Below are entries; output exactly the lines from the one with "port-protection" to the one with "Etiquetas nuvem", both included, and nothing else.

Stored data entries:
▼
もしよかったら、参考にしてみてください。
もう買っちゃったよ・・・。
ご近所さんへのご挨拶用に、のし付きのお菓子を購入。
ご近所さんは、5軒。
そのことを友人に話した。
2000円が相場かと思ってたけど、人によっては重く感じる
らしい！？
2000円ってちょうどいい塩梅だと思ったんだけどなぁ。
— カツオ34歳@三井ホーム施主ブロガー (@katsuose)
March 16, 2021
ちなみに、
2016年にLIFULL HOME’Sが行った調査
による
▲
▼
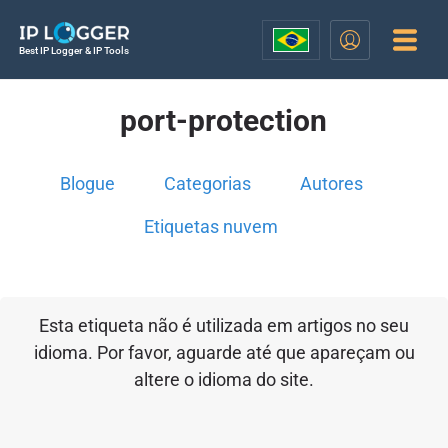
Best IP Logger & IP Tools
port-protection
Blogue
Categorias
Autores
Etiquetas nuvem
▲
# RESPONSE TO THE EXERCISE:
port-protection
Blogue
Categorias
Autores
Etiquetas nuvem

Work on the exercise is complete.